▶ Data to examine:
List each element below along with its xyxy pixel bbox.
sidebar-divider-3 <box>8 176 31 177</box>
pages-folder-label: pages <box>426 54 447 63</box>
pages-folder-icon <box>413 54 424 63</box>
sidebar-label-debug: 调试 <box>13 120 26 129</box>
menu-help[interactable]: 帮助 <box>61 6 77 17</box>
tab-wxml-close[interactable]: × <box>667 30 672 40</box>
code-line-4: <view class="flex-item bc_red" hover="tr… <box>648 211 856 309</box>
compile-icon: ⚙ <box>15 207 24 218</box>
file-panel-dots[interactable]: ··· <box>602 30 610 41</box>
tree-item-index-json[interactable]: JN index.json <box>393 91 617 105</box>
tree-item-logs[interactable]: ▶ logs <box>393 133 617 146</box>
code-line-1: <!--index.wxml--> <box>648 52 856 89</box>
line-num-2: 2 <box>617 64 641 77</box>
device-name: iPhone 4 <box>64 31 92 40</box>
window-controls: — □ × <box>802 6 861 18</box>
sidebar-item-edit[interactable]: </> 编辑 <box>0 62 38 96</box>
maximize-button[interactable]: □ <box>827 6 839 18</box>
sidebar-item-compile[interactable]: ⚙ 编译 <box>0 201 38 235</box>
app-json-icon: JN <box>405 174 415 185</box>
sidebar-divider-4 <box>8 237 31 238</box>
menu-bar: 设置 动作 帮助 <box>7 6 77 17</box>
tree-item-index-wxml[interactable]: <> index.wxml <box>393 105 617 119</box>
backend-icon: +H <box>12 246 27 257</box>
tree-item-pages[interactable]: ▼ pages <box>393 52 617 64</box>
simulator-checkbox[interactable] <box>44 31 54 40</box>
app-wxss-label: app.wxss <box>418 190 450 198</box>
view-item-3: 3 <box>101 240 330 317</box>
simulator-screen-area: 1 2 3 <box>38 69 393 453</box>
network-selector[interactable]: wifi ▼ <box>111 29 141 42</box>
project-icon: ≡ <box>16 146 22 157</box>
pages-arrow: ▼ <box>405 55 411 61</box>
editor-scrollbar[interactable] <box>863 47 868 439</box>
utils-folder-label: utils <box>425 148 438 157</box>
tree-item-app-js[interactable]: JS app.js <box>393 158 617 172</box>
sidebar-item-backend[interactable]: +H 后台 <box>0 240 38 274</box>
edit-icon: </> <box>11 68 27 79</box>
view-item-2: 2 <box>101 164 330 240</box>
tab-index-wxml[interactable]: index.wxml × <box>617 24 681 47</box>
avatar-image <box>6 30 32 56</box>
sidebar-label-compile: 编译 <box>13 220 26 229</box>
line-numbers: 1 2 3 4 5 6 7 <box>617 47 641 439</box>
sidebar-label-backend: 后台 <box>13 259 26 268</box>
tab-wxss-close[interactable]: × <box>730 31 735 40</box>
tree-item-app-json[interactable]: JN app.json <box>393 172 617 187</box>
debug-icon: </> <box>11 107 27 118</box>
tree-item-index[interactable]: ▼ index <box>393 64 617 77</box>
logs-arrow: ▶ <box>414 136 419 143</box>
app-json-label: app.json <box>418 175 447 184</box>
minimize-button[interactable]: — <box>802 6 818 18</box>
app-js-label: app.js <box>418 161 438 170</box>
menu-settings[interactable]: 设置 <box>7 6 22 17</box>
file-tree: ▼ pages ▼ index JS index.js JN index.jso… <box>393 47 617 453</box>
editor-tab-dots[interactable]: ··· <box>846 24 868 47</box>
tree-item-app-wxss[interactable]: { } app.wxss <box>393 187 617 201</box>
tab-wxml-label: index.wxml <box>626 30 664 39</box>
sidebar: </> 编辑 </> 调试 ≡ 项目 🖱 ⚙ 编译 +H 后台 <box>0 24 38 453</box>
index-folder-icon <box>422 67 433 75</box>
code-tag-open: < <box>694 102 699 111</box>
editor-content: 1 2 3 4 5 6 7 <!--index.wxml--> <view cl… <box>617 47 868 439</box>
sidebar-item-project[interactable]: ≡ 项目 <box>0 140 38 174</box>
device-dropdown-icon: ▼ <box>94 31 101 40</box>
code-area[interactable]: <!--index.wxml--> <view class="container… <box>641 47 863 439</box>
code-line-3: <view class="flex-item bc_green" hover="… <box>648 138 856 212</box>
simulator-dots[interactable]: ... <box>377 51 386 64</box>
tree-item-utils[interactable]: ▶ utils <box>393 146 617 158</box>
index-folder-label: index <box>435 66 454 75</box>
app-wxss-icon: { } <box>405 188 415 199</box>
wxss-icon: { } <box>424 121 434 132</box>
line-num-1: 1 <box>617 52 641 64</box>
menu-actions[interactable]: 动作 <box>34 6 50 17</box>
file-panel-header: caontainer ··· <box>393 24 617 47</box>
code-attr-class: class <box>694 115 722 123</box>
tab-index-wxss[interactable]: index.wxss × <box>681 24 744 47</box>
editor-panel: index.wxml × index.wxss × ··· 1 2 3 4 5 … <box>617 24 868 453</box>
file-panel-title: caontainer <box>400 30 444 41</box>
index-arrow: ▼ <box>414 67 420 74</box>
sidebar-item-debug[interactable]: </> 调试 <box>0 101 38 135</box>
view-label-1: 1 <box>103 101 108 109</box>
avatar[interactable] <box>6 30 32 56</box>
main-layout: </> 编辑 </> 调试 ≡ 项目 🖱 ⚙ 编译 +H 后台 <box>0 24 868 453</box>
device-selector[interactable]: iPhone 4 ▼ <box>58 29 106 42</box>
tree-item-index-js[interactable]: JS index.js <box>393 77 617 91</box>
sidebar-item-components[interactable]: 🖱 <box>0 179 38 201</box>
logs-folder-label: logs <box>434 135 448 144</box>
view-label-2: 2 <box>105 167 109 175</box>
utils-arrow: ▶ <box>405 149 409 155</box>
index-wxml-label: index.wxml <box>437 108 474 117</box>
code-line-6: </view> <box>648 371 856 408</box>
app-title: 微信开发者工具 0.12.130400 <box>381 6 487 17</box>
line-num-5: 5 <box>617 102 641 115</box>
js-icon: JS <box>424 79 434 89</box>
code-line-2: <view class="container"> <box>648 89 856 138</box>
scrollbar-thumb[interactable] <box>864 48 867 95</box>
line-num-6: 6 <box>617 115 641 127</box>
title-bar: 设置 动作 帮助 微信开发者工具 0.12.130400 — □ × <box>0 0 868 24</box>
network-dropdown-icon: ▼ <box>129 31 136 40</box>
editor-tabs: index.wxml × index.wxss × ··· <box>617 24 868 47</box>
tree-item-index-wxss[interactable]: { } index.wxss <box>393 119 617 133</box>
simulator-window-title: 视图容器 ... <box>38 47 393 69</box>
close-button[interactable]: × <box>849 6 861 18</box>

▶ Task objective:
Repeat the material in full, exactly as it reads.

▶ Solution to this task:
List each element below along with its xyxy pixel bbox.
sidebar-divider-3 <box>8 176 31 177</box>
pages-folder-label: pages <box>426 54 447 63</box>
pages-folder-icon <box>413 54 424 63</box>
sidebar-label-debug: 调试 <box>13 120 26 129</box>
menu-help[interactable]: 帮助 <box>61 6 77 17</box>
tab-wxml-close[interactable]: × <box>667 30 672 40</box>
code-line-4: <view class="flex-item bc_red" hover="tr… <box>648 211 856 309</box>
compile-icon: ⚙ <box>15 207 24 218</box>
file-panel-dots[interactable]: ··· <box>602 30 610 41</box>
tree-item-index-json[interactable]: JN index.json <box>393 91 617 105</box>
tree-item-logs[interactable]: ▶ logs <box>393 133 617 146</box>
code-line-1: <!--index.wxml--> <box>648 52 856 89</box>
line-num-2: 2 <box>617 64 641 77</box>
device-name: iPhone 4 <box>64 31 92 40</box>
window-controls: — □ × <box>802 6 861 18</box>
sidebar-item-edit[interactable]: </> 编辑 <box>0 62 38 96</box>
maximize-button[interactable]: □ <box>827 6 839 18</box>
sidebar-item-compile[interactable]: ⚙ 编译 <box>0 201 38 235</box>
app-json-icon: JN <box>405 174 415 185</box>
sidebar-divider-4 <box>8 237 31 238</box>
menu-bar: 设置 动作 帮助 <box>7 6 77 17</box>
tree-item-index-wxml[interactable]: <> index.wxml <box>393 105 617 119</box>
backend-icon: +H <box>12 246 27 257</box>
tree-item-pages[interactable]: ▼ pages <box>393 52 617 64</box>
simulator-checkbox[interactable] <box>44 31 54 40</box>
app-wxss-label: app.wxss <box>418 190 450 198</box>
view-item-3: 3 <box>101 240 330 317</box>
simulator-screen-area: 1 2 3 <box>38 69 393 453</box>
network-selector[interactable]: wifi ▼ <box>111 29 141 42</box>
project-icon: ≡ <box>16 146 22 157</box>
pages-arrow: ▼ <box>405 55 411 61</box>
editor-scrollbar[interactable] <box>863 47 868 439</box>
utils-folder-label: utils <box>425 148 438 157</box>
tree-item-app-js[interactable]: JS app.js <box>393 158 617 172</box>
sidebar-item-backend[interactable]: +H 后台 <box>0 240 38 274</box>
edit-icon: </> <box>11 68 27 79</box>
view-item-2: 2 <box>101 164 330 240</box>
tab-index-wxml[interactable]: index.wxml × <box>617 24 681 47</box>
avatar-image <box>6 30 32 56</box>
sidebar-label-compile: 编译 <box>13 220 26 229</box>
line-numbers: 1 2 3 4 5 6 7 <box>617 47 641 439</box>
sidebar-label-backend: 后台 <box>13 259 26 268</box>
tab-wxss-close[interactable]: × <box>730 31 735 40</box>
tree-item-app-json[interactable]: JN app.json <box>393 172 617 187</box>
debug-icon: </> <box>11 107 27 118</box>
tree-item-index[interactable]: ▼ index <box>393 64 617 77</box>
logs-arrow: ▶ <box>414 136 419 143</box>
app-json-label: app.json <box>418 175 447 184</box>
minimize-button[interactable]: — <box>802 6 818 18</box>
app-js-label: app.js <box>418 161 438 170</box>
menu-settings[interactable]: 设置 <box>7 6 22 17</box>
file-tree: ▼ pages ▼ index JS index.js JN index.jso… <box>393 47 617 453</box>
editor-tab-dots[interactable]: ··· <box>846 24 868 47</box>
tree-item-app-wxss[interactable]: { } app.wxss <box>393 187 617 201</box>
tab-wxml-label: index.wxml <box>626 30 664 39</box>
sidebar: </> 编辑 </> 调试 ≡ 项目 🖱 ⚙ 编译 +H 后台 <box>0 24 38 453</box>
index-folder-icon <box>422 67 433 75</box>
code-tag-open: < <box>694 102 699 111</box>
editor-content: 1 2 3 4 5 6 7 <!--index.wxml--> <view cl… <box>617 47 868 439</box>
sidebar-item-project[interactable]: ≡ 项目 <box>0 140 38 174</box>
device-dropdown-icon: ▼ <box>94 31 101 40</box>
code-area[interactable]: <!--index.wxml--> <view class="container… <box>641 47 863 439</box>
code-line-3: <view class="flex-item bc_green" hover="… <box>648 138 856 212</box>
simulator-dots[interactable]: ... <box>377 51 386 64</box>
tree-item-utils[interactable]: ▶ utils <box>393 146 617 158</box>
index-folder-label: index <box>435 66 454 75</box>
app-wxss-icon: { } <box>405 188 415 199</box>
wxss-icon: { } <box>424 121 434 132</box>
line-num-1: 1 <box>617 52 641 64</box>
menu-actions[interactable]: 动作 <box>34 6 50 17</box>
file-panel-header: caontainer ··· <box>393 24 617 47</box>
code-attr-class: class <box>694 115 722 123</box>
tab-index-wxss[interactable]: index.wxss × <box>681 24 744 47</box>
editor-panel: index.wxml × index.wxss × ··· 1 2 3 4 5 … <box>617 24 868 453</box>
file-panel-title: caontainer <box>400 30 444 41</box>
index-arrow: ▼ <box>414 67 420 74</box>
sidebar-item-debug[interactable]: </> 调试 <box>0 101 38 135</box>
view-label-1: 1 <box>103 101 108 109</box>
avatar[interactable] <box>6 30 32 56</box>
main-layout: </> 编辑 </> 调试 ≡ 项目 🖱 ⚙ 编译 +H 后台 <box>0 24 868 453</box>
device-selector[interactable]: iPhone 4 ▼ <box>58 29 106 42</box>
tree-item-index-js[interactable]: JS index.js <box>393 77 617 91</box>
sidebar-item-components[interactable]: 🖱 <box>0 179 38 201</box>
logs-folder-label: logs <box>434 135 448 144</box>
view-label-2: 2 <box>105 167 109 175</box>
utils-arrow: ▶ <box>405 149 409 155</box>
index-wxml-label: index.wxml <box>437 108 474 117</box>
code-line-6: </view> <box>648 371 856 408</box>
app-title: 微信开发者工具 0.12.130400 <box>381 6 487 17</box>
line-num-5: 5 <box>617 102 641 115</box>
js-icon: JS <box>424 79 434 89</box>
code-line-2: <view class="container"> <box>648 89 856 138</box>
scrollbar-thumb[interactable] <box>864 48 867 95</box>
line-num-6: 6 <box>617 115 641 127</box>
title-bar: 设置 动作 帮助 微信开发者工具 0.12.130400 — □ × <box>0 0 868 24</box>
network-dropdown-icon: ▼ <box>129 31 136 40</box>
editor-tabs: index.wxml × index.wxss × ··· <box>617 24 868 47</box>
tree-item-index-wxss[interactable]: { } index.wxss <box>393 119 617 133</box>
simulator-window-title: 视图容器 ... <box>38 47 393 69</box>
close-button[interactable]: × <box>849 6 861 18</box>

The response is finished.